When the average church goer hears a message on the Last Supper, minds try to visualize Jesus’ last meal with his 12 disciples, Mark 14:18-26. Yet, there is another last supper that contains a similar sad ending. If you turn in your Bible’s to 1 Samuel 28, you’ll find a desperate king who has been abandoned by God. When individuals decide to stop listening to God or don’t believe in the Bible anymore, God will depart to find another believer to complete His will.
So now, I pray you, listen also to the voice of your handmaid and let me set a morsel of food before you, and eat, so you may have strength when you go on your way. 23 But he said, I will not eat. But his servants, together with the woman, urged him, and he heeded their words. So he arose from the ground and sat upon the bed. 24 The woman had a fat calf in the house; she hurried and killed it, and took flour, kneaded it, and baked unleavened bread. 25 Then she brought it before Saul and his servants, and they ate. Then they rose up and went away that night, 1 Samuel 28:22-25.
In the case of Saul, he began to make things up along the way, deviating from the Torah. If you wander away from the Lord long enough, breaking commands in the Bible won’t alarm you. Subsequently, when Israel was losing a battle against the Philistines, Saul consulted with a medium to figure out what to do. When this witch realized Saul hadn’t eaten for while, a meal was prepared. This was Saul’s last supper before taking his own life.
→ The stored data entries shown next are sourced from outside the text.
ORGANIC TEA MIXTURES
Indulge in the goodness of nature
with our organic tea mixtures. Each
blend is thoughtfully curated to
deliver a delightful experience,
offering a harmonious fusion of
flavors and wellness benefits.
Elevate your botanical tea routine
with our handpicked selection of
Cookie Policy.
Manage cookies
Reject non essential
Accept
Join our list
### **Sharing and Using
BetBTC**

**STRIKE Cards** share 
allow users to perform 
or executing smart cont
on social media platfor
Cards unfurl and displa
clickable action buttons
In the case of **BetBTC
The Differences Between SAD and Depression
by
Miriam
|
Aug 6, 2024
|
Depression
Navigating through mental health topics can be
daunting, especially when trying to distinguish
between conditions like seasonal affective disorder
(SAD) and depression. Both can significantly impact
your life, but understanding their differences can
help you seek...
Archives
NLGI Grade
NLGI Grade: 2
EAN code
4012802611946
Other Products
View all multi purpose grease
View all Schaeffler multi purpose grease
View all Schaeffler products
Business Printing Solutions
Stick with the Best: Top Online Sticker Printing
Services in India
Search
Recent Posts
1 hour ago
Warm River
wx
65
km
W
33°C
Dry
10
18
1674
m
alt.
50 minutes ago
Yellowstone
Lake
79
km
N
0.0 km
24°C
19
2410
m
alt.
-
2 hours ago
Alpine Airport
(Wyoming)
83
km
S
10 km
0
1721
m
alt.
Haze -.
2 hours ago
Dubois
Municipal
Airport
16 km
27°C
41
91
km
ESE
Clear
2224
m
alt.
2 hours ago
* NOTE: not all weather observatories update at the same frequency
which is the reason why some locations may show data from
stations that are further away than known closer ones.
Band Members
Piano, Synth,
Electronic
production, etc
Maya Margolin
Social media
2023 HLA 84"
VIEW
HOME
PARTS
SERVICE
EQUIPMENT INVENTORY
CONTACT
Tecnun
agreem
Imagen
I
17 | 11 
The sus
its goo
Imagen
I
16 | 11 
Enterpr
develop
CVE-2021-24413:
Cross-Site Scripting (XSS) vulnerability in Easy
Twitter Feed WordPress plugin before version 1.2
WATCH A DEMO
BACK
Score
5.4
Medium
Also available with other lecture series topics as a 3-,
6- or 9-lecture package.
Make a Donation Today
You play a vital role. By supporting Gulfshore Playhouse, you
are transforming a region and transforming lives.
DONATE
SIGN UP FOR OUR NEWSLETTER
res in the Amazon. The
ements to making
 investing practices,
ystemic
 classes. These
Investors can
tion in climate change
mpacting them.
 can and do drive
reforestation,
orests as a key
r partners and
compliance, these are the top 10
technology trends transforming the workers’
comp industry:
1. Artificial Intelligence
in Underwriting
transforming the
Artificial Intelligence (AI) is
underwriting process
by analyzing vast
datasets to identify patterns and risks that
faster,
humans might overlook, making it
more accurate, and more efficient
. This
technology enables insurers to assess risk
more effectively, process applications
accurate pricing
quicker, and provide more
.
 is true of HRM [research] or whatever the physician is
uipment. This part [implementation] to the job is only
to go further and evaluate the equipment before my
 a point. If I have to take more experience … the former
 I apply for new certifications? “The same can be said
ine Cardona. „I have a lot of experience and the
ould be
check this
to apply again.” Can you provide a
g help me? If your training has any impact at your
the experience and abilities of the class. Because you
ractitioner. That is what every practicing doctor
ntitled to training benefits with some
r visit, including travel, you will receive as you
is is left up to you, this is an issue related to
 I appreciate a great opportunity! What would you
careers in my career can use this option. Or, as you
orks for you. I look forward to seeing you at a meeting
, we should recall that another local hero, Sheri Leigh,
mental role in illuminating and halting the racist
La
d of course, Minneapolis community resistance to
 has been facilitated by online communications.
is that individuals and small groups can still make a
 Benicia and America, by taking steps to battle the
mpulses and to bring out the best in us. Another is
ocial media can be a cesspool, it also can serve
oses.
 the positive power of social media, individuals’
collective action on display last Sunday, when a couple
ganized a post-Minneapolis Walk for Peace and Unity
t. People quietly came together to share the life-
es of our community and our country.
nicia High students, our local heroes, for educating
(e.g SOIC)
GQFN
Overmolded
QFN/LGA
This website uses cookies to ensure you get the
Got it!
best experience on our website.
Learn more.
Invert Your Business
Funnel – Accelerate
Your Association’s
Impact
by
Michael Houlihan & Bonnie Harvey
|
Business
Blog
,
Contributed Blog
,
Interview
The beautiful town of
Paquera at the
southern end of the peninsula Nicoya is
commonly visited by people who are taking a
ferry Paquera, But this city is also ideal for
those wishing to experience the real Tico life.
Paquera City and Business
When Judas, His betrayer, saw that [Jesus] was condemned, [Judas was afflicted in mind and troubled for his former folly; and] with remorse [with little more than a selfish dread of the consequences] he brought back the thirty pieces of silver to the chief priests and the elders, 4 Saying, I have sinned in betraying innocent blood. They replied, What is that to us? See to that yourself. 5 And casting the pieces of silver [forward] into the [Holy Place of the [b]sanctuary of the] temple, he departed; and he went off and hanged himself, Matthew 27:3-5.
While Jesus was arrested and sentenced to death on a cross, Judas Iscariot was overwhelmed by guilt. If it wasn’t enough to be exposed by Jesus as a betrayer, Judas realized that the money wasn’t worth it. During the last Supper, Jesus suggested that Judas was handed over to Satan. Thus, a demonic spirit influenced Judas to hang himself. If you want your Last Supper to have a happy ending, make sure you make the right decision, 1 John 5:13.